The high court granted a request filed by abortion rights groups
that puts on hold parts of a federal appeals court decision that had
allowed the law to go into effect.
The brief court order said that requirements that clinics have
certain hospital-like settings for surgeries could not go into
effect pending appeal.
The requirement that was to have gone into effect on Sept. 1 would
require clinics to meet a set of building standards ranging from
widening halls to having facilities for certain surgeries that
abortion rights advocates said were unnecessary, especially when an
abortion is medically induced.
The state argued the requirements in the Texas law would reduce
complications and increase patient care.
The order also said that a provision that requires abortion
practitioners to have admitting privileges at a hospital within 30
miles (48 km) of the clinic could not be enforced for clinics in
McAllen and El Paso, cities near the Mexican border. The provision
will be in force in the rest of the state.

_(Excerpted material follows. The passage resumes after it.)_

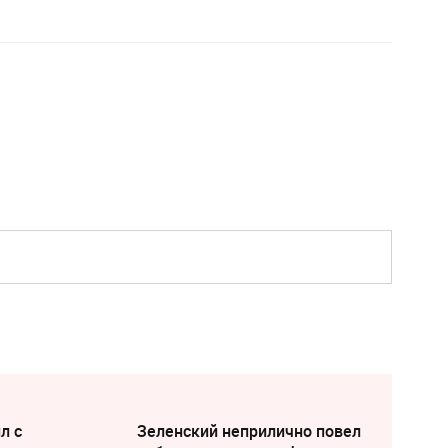
л с
Зеленский неприлично повел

U.S. District Judge Lee Yeakel in August struck down the requirement
for these two cities, saying women in those areas would have to
travel as much as 500 miles (805 km) to go to an abortion clinic.
Abortion rights groups have said the regulations are unnecessary and
served as an attempt to shut clinics.
Three conservatives on the nine-justice high court, Antonin Scalia,
Clarence Thomas and Samuel Alito, said they would have allowed the
law to go into effect in full.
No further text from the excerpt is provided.